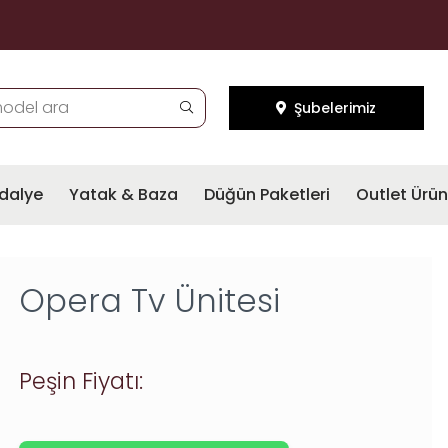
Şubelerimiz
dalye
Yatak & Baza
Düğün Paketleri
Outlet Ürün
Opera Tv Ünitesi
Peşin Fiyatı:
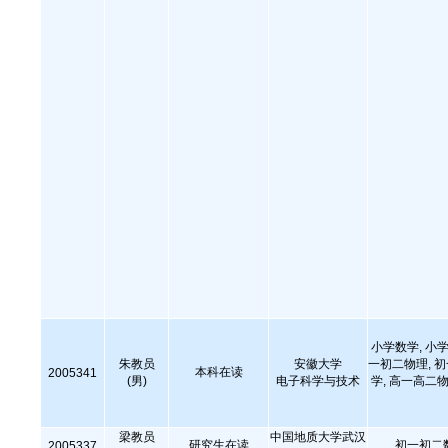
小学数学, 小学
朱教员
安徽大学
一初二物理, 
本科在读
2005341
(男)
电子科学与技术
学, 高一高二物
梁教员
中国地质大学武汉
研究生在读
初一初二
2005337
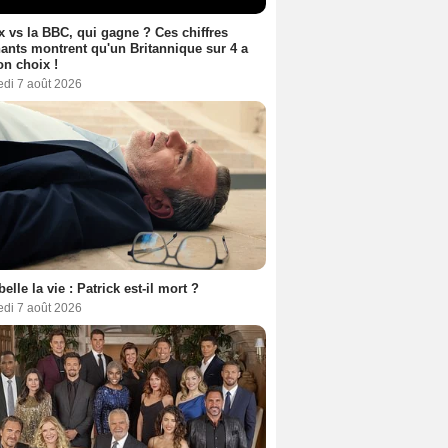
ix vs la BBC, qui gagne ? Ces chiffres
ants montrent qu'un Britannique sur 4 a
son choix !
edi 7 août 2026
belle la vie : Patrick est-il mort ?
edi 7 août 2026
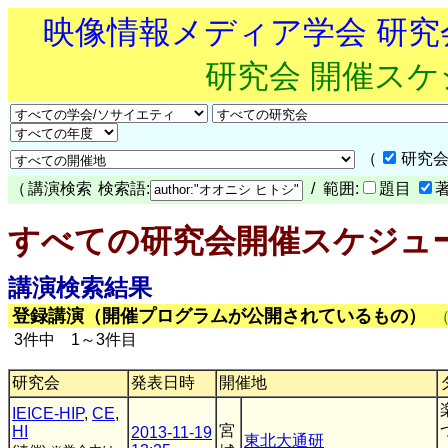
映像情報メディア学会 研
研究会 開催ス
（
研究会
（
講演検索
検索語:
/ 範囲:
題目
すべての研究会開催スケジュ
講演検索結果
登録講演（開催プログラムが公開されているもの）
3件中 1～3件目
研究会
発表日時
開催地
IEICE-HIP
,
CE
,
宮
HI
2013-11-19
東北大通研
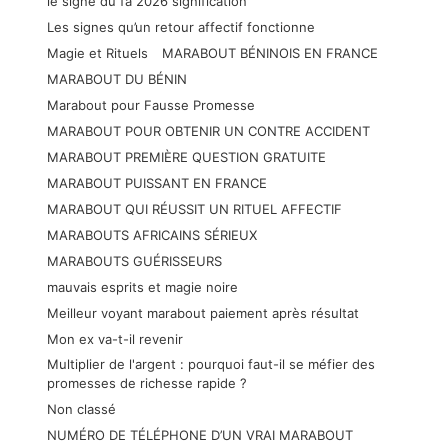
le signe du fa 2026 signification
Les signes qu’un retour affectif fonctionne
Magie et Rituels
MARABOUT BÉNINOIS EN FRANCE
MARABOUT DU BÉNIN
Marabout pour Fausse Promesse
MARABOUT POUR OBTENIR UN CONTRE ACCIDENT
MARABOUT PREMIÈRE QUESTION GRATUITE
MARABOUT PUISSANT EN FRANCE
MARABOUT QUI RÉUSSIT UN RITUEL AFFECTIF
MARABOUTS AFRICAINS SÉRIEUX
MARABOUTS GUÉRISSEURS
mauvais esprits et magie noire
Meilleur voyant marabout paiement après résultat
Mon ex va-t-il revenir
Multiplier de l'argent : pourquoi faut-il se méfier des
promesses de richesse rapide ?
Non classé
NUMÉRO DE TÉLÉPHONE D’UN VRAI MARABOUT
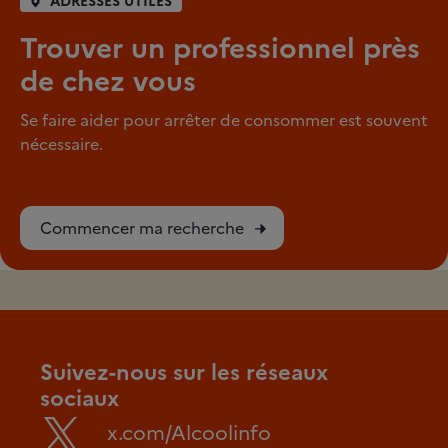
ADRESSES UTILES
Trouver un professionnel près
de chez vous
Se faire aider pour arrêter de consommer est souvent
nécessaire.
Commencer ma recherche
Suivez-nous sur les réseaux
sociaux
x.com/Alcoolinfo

================================

→ Problem to solve:
What lines above mention "FRANCE"? Copy each one.

→ Task solution:
MARABOUT BÉNINOIS EN FRANCE
MARABOUT PUISSANT EN FRANCE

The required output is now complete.